One challenge to using muscle stem cells therapeutically, Cosgrove says, is creating enough cells to actually have an effect when they’re injected. Right now, with existing technologies on the market, “You’re orders of magnitude below where you need to be, in terms of the yield,” he says. Without enough stem cells, there’s no real effect. The way these therapies could work is that cells can be injected directly into the muscles of patients with, for example, muscular dystrophy—a degenerative disease that causes muscles to weaken and lose function, including ones essential for breathing.

“Could we generate enough cells that we could replenish, for example, the diaphragm muscle?” Cosgrove asks. (The mutated genes responsible for the disease would also have to be corrected for the therapy to work, which is another area that his lab is focused on.) Cosgrove also aims to treat the muscles that control swallowing­—which can weaken in aging, having a major impact on quality of life—with engineered muscle stem cell therapies.

Cosgrove and his students have come up with a new technique that, he says, produces significantly more muscle stem cells than the methods commercially available.
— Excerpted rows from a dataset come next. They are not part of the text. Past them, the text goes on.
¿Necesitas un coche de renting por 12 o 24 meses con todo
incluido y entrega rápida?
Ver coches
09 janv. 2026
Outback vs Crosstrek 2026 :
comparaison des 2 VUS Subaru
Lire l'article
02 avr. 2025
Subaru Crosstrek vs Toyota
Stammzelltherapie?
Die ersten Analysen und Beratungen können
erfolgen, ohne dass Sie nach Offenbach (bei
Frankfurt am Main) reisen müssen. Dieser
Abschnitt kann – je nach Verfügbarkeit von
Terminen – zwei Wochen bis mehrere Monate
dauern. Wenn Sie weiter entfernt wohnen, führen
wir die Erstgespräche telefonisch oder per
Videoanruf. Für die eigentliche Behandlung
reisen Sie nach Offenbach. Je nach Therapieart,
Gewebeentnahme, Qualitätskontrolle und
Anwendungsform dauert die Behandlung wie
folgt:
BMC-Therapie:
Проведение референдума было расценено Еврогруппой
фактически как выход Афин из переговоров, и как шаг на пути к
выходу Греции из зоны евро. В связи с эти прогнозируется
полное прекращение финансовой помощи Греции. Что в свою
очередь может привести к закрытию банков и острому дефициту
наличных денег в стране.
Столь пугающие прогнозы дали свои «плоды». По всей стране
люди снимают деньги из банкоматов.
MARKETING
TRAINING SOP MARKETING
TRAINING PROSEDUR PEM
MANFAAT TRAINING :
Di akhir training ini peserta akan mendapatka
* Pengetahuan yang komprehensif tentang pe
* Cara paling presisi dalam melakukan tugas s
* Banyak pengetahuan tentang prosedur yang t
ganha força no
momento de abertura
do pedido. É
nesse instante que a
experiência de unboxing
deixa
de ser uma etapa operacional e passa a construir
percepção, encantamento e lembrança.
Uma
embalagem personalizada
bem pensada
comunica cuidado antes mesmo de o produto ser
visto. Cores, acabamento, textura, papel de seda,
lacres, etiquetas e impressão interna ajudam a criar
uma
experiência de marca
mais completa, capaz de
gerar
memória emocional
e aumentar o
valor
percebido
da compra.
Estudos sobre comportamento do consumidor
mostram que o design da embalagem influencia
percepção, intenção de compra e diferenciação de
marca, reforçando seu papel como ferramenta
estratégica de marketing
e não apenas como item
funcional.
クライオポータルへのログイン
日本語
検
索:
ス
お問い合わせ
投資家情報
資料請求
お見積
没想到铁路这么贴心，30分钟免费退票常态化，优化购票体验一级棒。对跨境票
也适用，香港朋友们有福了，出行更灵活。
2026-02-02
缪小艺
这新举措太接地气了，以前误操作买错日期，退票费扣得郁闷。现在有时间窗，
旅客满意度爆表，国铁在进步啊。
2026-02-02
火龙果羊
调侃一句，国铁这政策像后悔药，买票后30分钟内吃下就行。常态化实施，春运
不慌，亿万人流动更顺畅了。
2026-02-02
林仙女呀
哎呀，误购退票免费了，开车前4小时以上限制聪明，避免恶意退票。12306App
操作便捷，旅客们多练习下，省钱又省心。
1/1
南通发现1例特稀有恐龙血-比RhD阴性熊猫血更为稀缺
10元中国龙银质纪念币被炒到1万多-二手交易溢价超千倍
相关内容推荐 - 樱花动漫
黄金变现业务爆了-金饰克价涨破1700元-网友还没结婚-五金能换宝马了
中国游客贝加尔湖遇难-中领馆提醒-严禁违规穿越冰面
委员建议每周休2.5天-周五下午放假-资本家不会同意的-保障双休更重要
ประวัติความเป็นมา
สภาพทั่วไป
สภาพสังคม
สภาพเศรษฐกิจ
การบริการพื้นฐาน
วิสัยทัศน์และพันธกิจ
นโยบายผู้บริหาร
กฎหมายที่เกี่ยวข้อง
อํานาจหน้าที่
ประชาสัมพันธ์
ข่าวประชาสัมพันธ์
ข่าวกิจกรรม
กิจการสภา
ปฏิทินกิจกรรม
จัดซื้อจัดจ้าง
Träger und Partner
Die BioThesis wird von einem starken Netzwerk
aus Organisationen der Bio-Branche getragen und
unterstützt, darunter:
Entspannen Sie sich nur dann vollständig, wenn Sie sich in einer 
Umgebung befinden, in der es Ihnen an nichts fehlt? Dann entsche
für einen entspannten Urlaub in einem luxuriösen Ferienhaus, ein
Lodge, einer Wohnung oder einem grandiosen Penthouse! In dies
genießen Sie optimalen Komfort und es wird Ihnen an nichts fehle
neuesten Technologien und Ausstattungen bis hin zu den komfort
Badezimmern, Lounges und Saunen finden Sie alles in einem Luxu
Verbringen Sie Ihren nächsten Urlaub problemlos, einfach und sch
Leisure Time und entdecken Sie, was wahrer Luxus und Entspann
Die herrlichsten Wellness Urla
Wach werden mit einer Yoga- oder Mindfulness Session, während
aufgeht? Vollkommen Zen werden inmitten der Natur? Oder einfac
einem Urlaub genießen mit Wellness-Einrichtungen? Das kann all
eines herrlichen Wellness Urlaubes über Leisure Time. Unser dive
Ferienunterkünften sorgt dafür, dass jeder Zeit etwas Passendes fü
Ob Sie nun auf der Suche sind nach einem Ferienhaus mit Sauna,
They use a cocktail of factors that can get muscle stem cells to both multiply and self-renew—a cocktail whose ingredients he derived in part from the cell atlas work.
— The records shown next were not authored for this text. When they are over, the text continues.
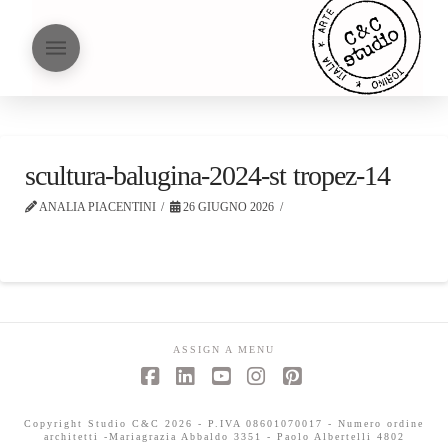
scultura-balugina-2024-st tropez-14
ANALIA PIACENTINI
26 GIUGNO 2026
ASSIGN A MENU
Facebook
LinkedIn
YouTube
Instagram
Pinterest
Copyright Studio C&C 2026 - P.IVA 08601070017 - Numero ordine
architetti -Mariagrazia Abbaldo 3351 - Paolo Albertelli 4802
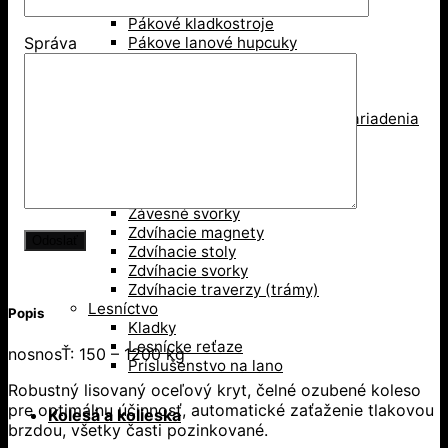
Mačka, pojazd žeriava
Pákové kladkostroje
Pákove lanové hupcuky
Správa
Paletové vidly
Pneumatické kladkostroje
Portálové a konzolové žeriavy
Prísavky a Vakuové zdvíhacie zariadenia
Ručné kladkostroje
Ručné navijaky
Svorky na ťahanie paliet
Vedenie káblov
Závesné svorky
Zdvíhacie magnety
Zdvíhacie stoly
Zdvíhacie svorky
Zdvíhacie traverzy (trámy)
Lesníctvo
Popis
Kladky
Lesnícke reťaze
nosnosŤ: 150 – 1200 kg
Príslušenstvo na lano
Robustný lisovaný oceľový kryt, čelné ozubené koleso
pre optimálnu účinnosť, automatické zaťaženie tlakovou
Kolesá a kolieska
brzdou, všetky časti pozinkované.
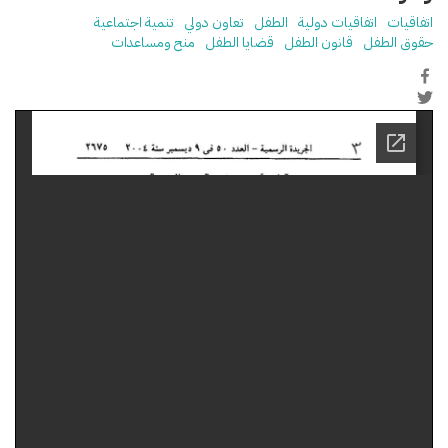
اتفاقيات
اتفاقيات دولية
الطفل
تعاون دولي
تنمية اجتماعية
حقوق الطفل
قانون الطفل
قضايا الطفل
منح ومساعدات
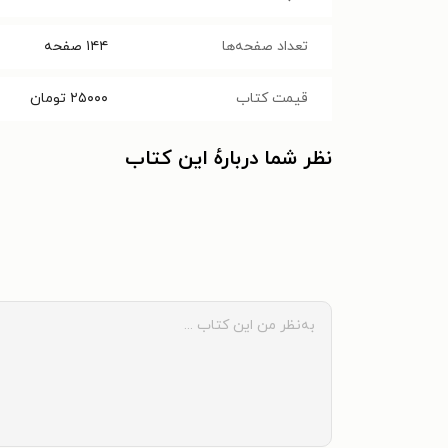
تعداد صفحه‌ها
۱۴۴
صفحه
قیمت کتاب
۲۵۰۰۰
تومان
نظر شما دربارهٔ این کتاب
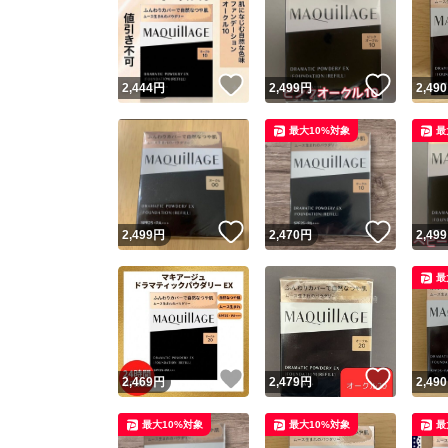
いいね！
いいね
2,444
円
2,499
円
2,490
最大10%対象
最
いいね！
いいね
2,499
円
2,470
円
2,499
最
いいね！
いいね
2,469
円
2,479
円
2,490
最大10%対象
最大10%対象
最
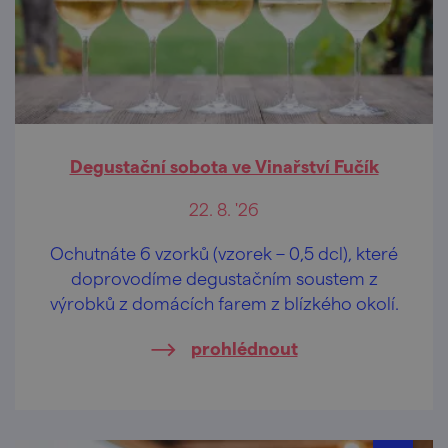
Degustační sobota ve Vinařství Fučík
22. 8. '26
Ochutnáte 6 vzorků (vzorek – 0,5 dcl), které
doprovodíme degustačním soustem z
výrobků z domácích farem z blízkého okolí.
prohlédnout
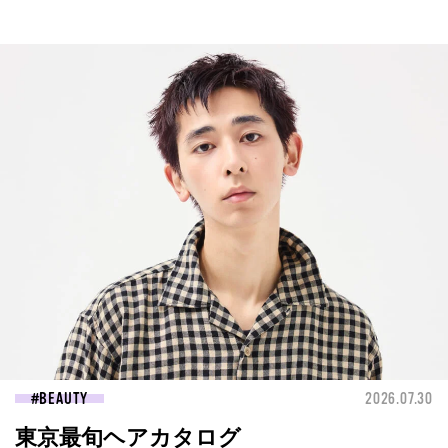
BEAUTY
2026.07.30
東京最旬ヘアカタログ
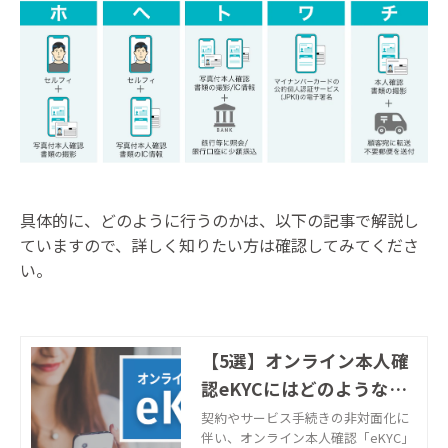
具体的に、どのように行うのかは、以下の記事で解説し
ていますので、詳しく知りたい方は確認してみてくださ
い。
【5選】オンライン本人確
認eKYCにはどのような方
式がある？まとめて解説｜
契約やサービス手続きの非対面化に
伴い、オンライン本人確認「eKYC」
株式会社ネクスウェイ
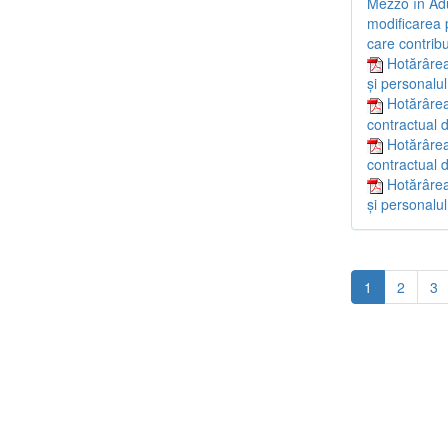
Mezzo în Adu
modificarea p
care contribu
Hotărârea
și personalul
Hotărârea
contractual d
Hotărârea
contractual d
Hotărârea
și personalul
1
2
3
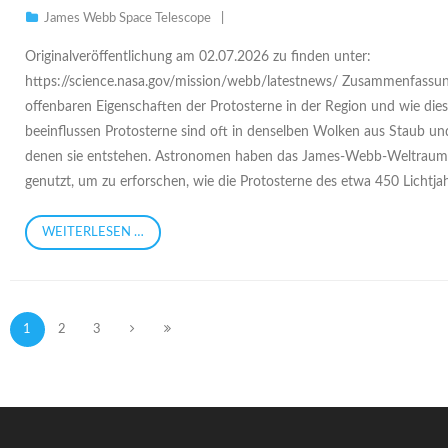
James Webb Space Telescope
Originalveröffentlichung am 02.07.2026 zu finden unter:
https://science.nasa.gov/mission/webb/latestnews/ Zusammenfassun
offenbaren Eigenschaften der Protosterne in der Region und wie di
beeinflussen Protosterne sind oft in denselben Wolken aus Staub und
denen sie entstehen. Astronomen haben das James-Webb-Weltraum
genutzt, um zu erforschen, wie die Protosterne des etwa 450 Lichtja
WEITERLESEN …
1
2
3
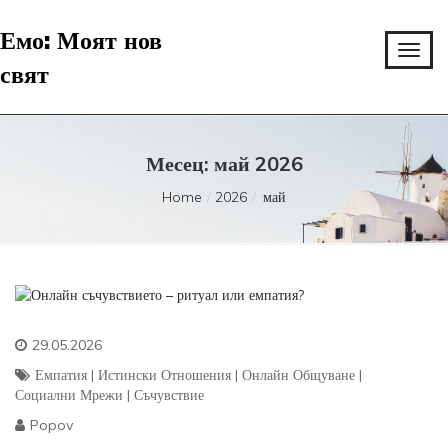
Емо: Моят нов
свят
Месец:
май 2026
Home
2026
май
29.05.2026
Емпатия
|
Истински Отношения
|
Онлайн Общуване
|
Социални Мрежи
|
Съчувствие
Popov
On a separate but intersecting track, Cosgrove is also developing a new material that can serve as a scaffold on which the multiplying muscle stem cells can thrive. Cosgrove has created tiny, biodegradable beads that can serve as a protective capsule for the cells and can be injected directly into diseased muscle tissues. Studies in mice have shown that stem cells injected this way can migrate within a given muscle and replenish its stem cells. Ultimately, the goal, Cosgrove says, is for these two approaches to complement each other: the cocktail of factors creates enough muscle stem cells to make a difference when injected into a patient, and the beads serve as a specialized delivery system for those cells.

Emily Laurilliard, a first-year Ph.D. student in the lab, says she was drawn in part to Cosgrove’s work because she had worked with biomaterials as an undergraduate. She’s intrigued by the prospect of bridging biomaterials, engineering and stem cells.
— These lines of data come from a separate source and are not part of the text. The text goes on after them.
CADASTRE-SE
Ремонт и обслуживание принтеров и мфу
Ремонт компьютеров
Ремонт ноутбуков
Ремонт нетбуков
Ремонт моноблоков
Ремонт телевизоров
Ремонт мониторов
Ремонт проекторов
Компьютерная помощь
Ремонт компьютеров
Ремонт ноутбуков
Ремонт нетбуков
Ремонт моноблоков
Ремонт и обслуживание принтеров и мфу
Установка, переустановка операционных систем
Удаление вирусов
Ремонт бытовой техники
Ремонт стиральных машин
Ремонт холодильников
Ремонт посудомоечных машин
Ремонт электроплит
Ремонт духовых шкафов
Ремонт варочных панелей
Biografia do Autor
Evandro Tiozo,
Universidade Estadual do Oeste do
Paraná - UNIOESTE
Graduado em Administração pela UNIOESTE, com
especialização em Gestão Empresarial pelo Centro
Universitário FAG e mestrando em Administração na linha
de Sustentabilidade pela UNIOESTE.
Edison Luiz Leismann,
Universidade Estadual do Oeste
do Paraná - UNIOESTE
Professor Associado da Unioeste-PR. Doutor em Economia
“Our body has these little pockets of these adult stem cells that have this great potential, which is really exciting,” Laurilliard says. “It’s kind of cool that our bodies have this built-in way to heal itself.”

Paula Fraczek, an undergraduate biomedical engineering major in Cosgrove’s lab, works on a specific part of the signaling pathway to see how it fits into the broader decision-making process of muscle stem cells. “Engineering is basically just the manipulation of nature to get it to do what you want,” she says, which is how a friend of hers summed it up. “That’s exactly what we’re doing here. There are systems in place to heal muscle tissue and actually get it to work properly. And sometimes it just needs that little bit of a push,” Fraczek says.

While the work in his lab is promising, Cosgrove cautions that the use of this research in humans is still a long way off—likely a decade or more, after the engineering is worked out and the eventual treatments go through the regulatory process. But eventually, “if we can understand how the cells are thinking in their complicated environments,” Cosgrove says, “we can engineer better therapies.”